The present invention relates to a stator vane arrangement for rotating machinery in which stator vanes are arranged axially adjacent to rotor vanes.
In rotating machinery such as a gas turbine engine, stator vanes defining a plurality of nozzles are often arranged axially adjacent to rotor vanes. In such an arrangement, it is customary to select the solidity of each stator vane (axial dimension of the stator vane/circumferential gap between adjacent stator vanes) to be greater than a certain value so as to control the pressure loss by the stator vanes. It is typically accomplished by increasing the number of stator vanes so as to reduce the circumferential gap between adjacent vanes and reduce the axial dimension of each vane or increase the aspect ratio thereof (height of the trailing edge (h)/axial length at the hub (C)). A high aspect ratio means a slender stator vane.

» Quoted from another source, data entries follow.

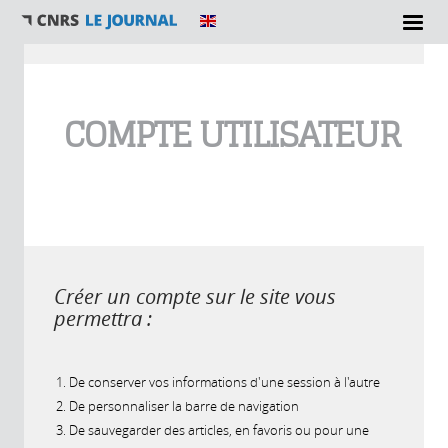
Vous êtes ici
COMPTE UTILISATEUR
Créer un compte sur le site vous
permettra :
De conserver vos informations d'une session à l'autre
De personnaliser la barre de navigation
De sauvegarder des articles, en favoris ou pour une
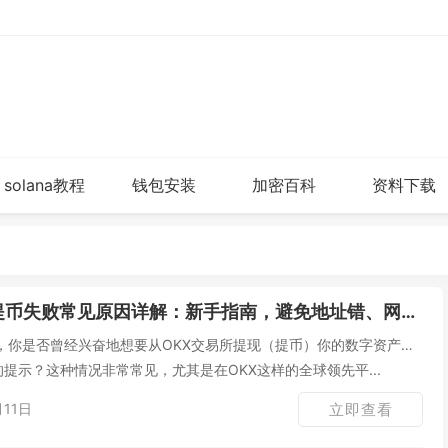
solana教程
钱包安装
加密百科
资料下载
提币失败常见原因详解：新手指南，避免地址错、网络错、限额和审核问题
，你是否曾经兴奋地想要从OKX交易所提现（提币）你的数字资产，
的提示？这种情况非常常见，尤其是在OKX这样的全球领先平...
11日
立即查看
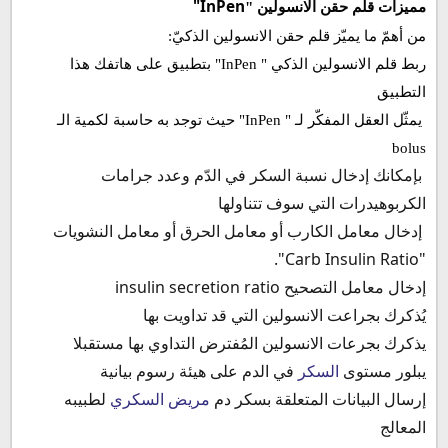
InPen"
مميزات قلم حقن الانسولين "
من أهمّ ما يميّز قلم حقن الانسولين الذكيّ:
ربط قلم الانسولين الذكي " InPen" بتطبيق على هاتفك هذا
التطبيق
يمثّل العقل المفكّر لـ " InPen" حيث توجد به حاسبة لكمية الـ
bolus
بإمكانك إدخال نسبة السكر في الدّم وعدد جرامات
الكربوهيدرات التي سوف تتناولها
إدخال معامل الكارب أو معامل الحرق أو معامل النشويات
".
Carb Insulin Ratio
"
إدخال معامل التصحيح
insulin secretion ratio
يُذكرك بجراعت الانسولين التي قد تداويت بها
يذكرك بجرعات الانسولين المُفترض التداوي بها مستقبلا
يبلور مستوى
السكر
في الدم على هيئة رسوم بيانية
إرسال البيانات المتعلقة بسكر دم
مريض السكري
لطبيبه
المعالج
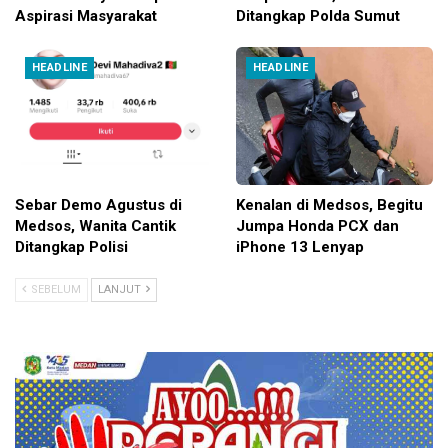
Aspirasi Masyarakat
Ditangkap Polda Sumut
HEADLINE
HEADLINE
Sebar Demo Agustus di
Kenalan di Medsos, Begitu
Medsos, Wanita Cantik
Jumpa Honda PCX dan
Ditangkap Polisi
iPhone 13 Lenyap
SEBELUM
LANJUT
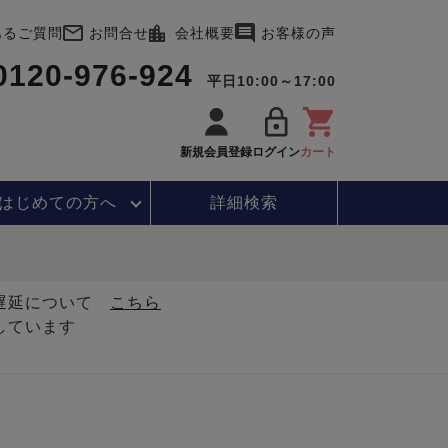
あるご質問
お問合せ
会社概要
お客様の声
0120-976-924
平日10:00～17:00
新規会員登録
ログイン
カート
はじめて
の方へ
詳細検索
・遅延について
こちら
しています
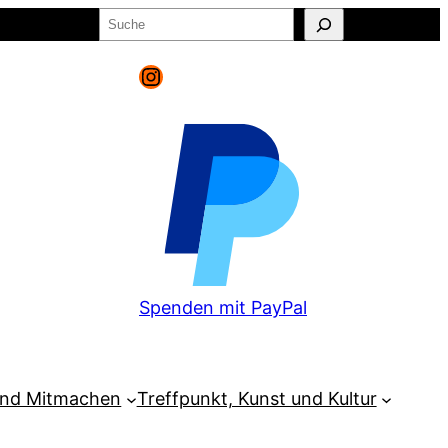
Suchen
o
Warenkorb
Instagram
Spenden mit PayPal
und Mitmachen
Treffpunkt, Kunst und Kultur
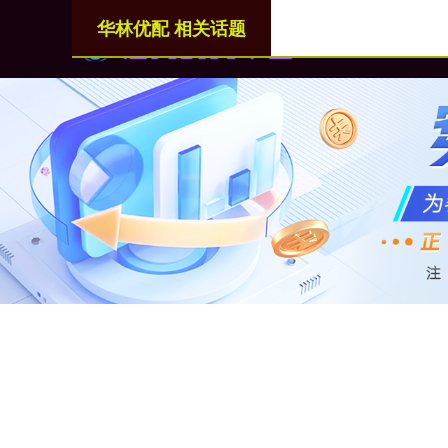
华林优配 相关话题
首页
华林优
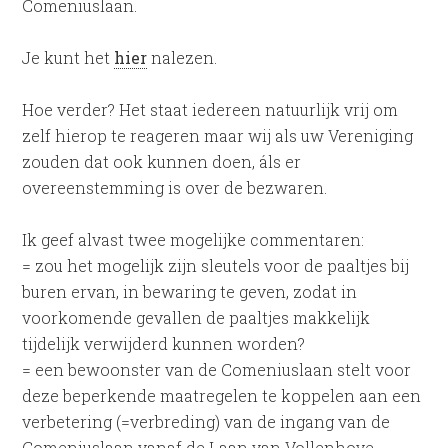
Comeniuslaan.
Je kunt het
hier
nalezen.
Hoe verder? Het staat iedereen natuurlijk vrij om
zelf hierop te reageren maar wij als uw Vereniging
zouden dat ook kunnen doen, áls er
overeenstemming is over de bezwaren.
Ik geef alvast twee mogelijke commentaren:
= zou het mogelijk zijn sleutels voor de paaltjes bij
buren ervan, in bewaring te geven, zodat in
voorkomende gevallen de paaltjes makkelijk
tijdelijk verwijderd kunnen worden?
= een bewoonster van de Comeniuslaan stelt voor
deze beperkende maatregelen te koppelen aan een
verbetering (=verbreding) van de ingang van de
Comeniuslaan vanaf de Laan van Vollenhove.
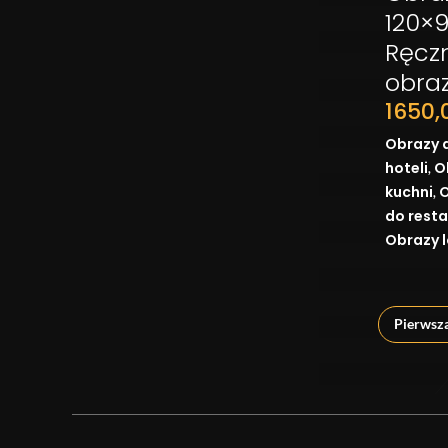
120×9
Ręcz
obra
1650
Obrazy 
,
hoteli
O
,
kuchni
O
do resta
Obrazy l
Pierwsz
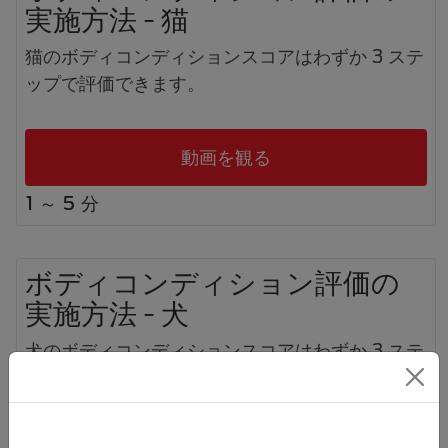
実施方法 - 猫
猫のボディコンディションスコアはわずか 3 ステ
ップで評価できます。
動画を観る
1 ～ 5 分
ボディコンディション評価の
実施方法 - 犬
犬のボディコンディションスコアはわずか 3 ステ
ップで評価できます。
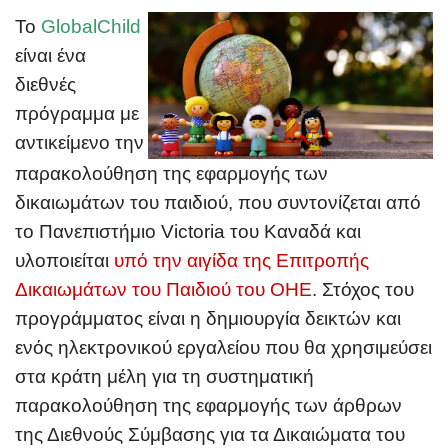
To
GlobalChild
είναι ένα
διεθνές
πρόγραμμα με
αντικείμενο την
παρακολούθηση της εφαρμογής των
δικαιωμάτων του παιδιού, που συντονίζεται από
το Πανεπιστήμιο Victoria του Καναδά και
υλοποιείται
υπό την αιγίδα της Επιτροπής
Δικαιωμάτων του Παιδιού του ΟΗΕ
. Στόχος του
προγράμματος είναι η δημιουργία δεικτών και
ενός ηλεκτρονικού εργαλείου που θα χρησιμεύσει
στα κράτη μέλη για τη συστηματική
παρακολούθηση της εφαρμογής των άρθρων
της Διεθνούς Σύμβασης για τα Δικαιώματα του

However, increasing the number of stator vanes means an increase in the frequency of the oscillatory force that is produced by the stator vanes as the rotor vanes pass by the stator vanes in close proximity. To avoid a resonant vibration of the rotor vanes, it is necessary that the resonant frequency (xcfx89) of each rotor vane is adequately higher than the frequency (nN/60) of the external force produced by the stator vanes in relation with the rotor vanes.
Therefore, it is typically necessary to limit the number of stator vanes to avoid a resonant condition for being produced in the rotor vanes in a normal range of the rotational speed of the engine. Reducing the number of stator vanes necessarily requires the aspect ratio of each stator vane to be reduced. It is illustrated in FIG. 7. If the aspect ratio is 1 as indicated by the dotted line, the resonant condition is produced below the operating speed range (first mode) and within the operating speed range (second mode). On the other hand, if the aspect ratio is reduced to 0.32, the resonant condition is not produced as long as the engine rotation speed is within the operating range or lower. However, conventionally, reducing the aspect ratio causes a significant increase in the pressure loss by the stator vanes, and this necessitated a certain compromise in gas turbine engines.
In view of such problems of the prior art, a primary object of the present invention is to provide a stator vane arrangement for rotating machinery which allows the aspect ratio of each stator vane to be reduced so as to reduce the number of stator vanes without incurring an undesired pressure loss.
A second object of the present invention is to provide a stator vane arrangement for rotating machinery which allows the pressure loss by the stator vanes to be controlled.
A third object of the present invention is to provide a stator vane arrangement for rotating machinery which allows the resonant condition of the rotor vanes to be controlled by appropriately selecting the configuration of the stator vanes located immediately upstream of the rotor vanes.
A fourth object of the present invention is to provide a stator vane arrangement for rotating machinery which can provide a high performance while simplifying the fabrication process for the stator vanes.
A fifth object of the present invention is to provide a stator vane arrangement for rotating machinery which can provide a high performance while controlling the stress in the stator vanes.
According to the present invention, such objects can be accomplished by providing a stator vane arrangement including a plurality of stator vanes axially opposing a plurality of rotor vanes in rotating machinery, wherein: an aspect ratio of each stator vane as given as a ratio of a height of a trailing edge thereof to an axial length of a hub end thereof is 0.5 or less, and a tilt angle of a back surface of the stator vane at a trailing edge thereof with respect to a radial line is between 7 degrees and 42 degrees. The aspect ratio is more preferably approximately 3.0 for an optimum result.
Thus, by leaning or tilting each stator vane with respect to a radial line, the load acting on the hub end of each stator vane is reduced and a secondary flow is minimized. This contributes to the reduction in the pressure loss.
Preferably, a ratio of a distance between a trailing edge of each stator vane and a leading edge of the corresponding rotor vane to an axial length of the stator vane measured along a hub end of the vanes is 0.25 or smaller. By thus reducing the distance between a trailing edge of each stator vane and a leading edge of the corresponding rotor vane, the vortices that are produced immediately downstream of each stator vane are forwarded to the rotor vanes before they grow to any significant extent. This additionally contributes to the reduction in the pressure loss.